- Goal of the exercise:
Give the lines below again exactly, starting with the line that holds "Untuk menemani perjalanan, All New Honda CR-V" and going on through the line that holds "Limiter Seatbelt, Driver".

- Data:
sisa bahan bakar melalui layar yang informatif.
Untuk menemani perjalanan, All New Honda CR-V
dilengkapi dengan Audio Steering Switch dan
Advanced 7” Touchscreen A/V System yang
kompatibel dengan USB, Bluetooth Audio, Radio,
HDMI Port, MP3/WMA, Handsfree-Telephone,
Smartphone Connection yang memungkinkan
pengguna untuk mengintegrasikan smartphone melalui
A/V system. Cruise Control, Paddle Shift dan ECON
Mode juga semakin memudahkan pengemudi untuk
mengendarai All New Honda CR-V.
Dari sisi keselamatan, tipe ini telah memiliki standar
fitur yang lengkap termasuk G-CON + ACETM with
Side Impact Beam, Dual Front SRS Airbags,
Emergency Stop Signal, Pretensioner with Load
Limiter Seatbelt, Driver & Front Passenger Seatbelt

...

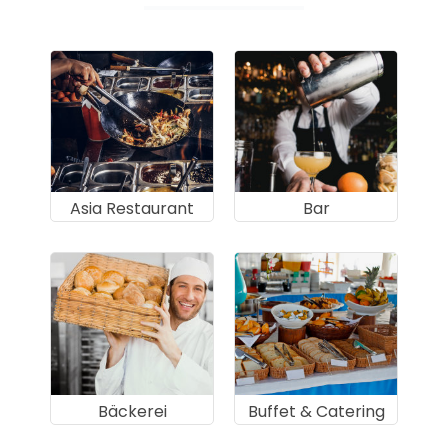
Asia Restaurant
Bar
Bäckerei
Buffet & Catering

--

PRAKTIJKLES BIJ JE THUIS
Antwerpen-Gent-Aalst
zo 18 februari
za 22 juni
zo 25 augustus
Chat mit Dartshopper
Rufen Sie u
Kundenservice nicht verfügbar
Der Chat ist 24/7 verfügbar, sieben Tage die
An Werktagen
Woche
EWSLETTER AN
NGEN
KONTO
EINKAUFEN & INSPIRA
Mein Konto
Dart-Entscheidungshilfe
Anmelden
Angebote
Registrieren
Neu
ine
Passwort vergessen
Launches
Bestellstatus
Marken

- Expected answer:
Untuk menemani perjalanan, All New Honda CR-V
dilengkapi dengan Audio Steering Switch dan
Advanced 7” Touchscreen A/V System yang
kompatibel dengan USB, Bluetooth Audio, Radio,
HDMI Port, MP3/WMA, Handsfree-Telephone,
Smartphone Connection yang memungkinkan
pengguna untuk mengintegrasikan smartphone melalui
A/V system. Cruise Control, Paddle Shift dan ECON
Mode juga semakin memudahkan pengemudi untuk
mengendarai All New Honda CR-V.
Dari sisi keselamatan, tipe ini telah memiliki standar
fitur yang lengkap termasuk G-CON + ACETM with
Side Impact Beam, Dual Front SRS Airbags,
Emergency Stop Signal, Pretensioner with Load
Limiter Seatbelt, Driver & Front Passenger Seatbelt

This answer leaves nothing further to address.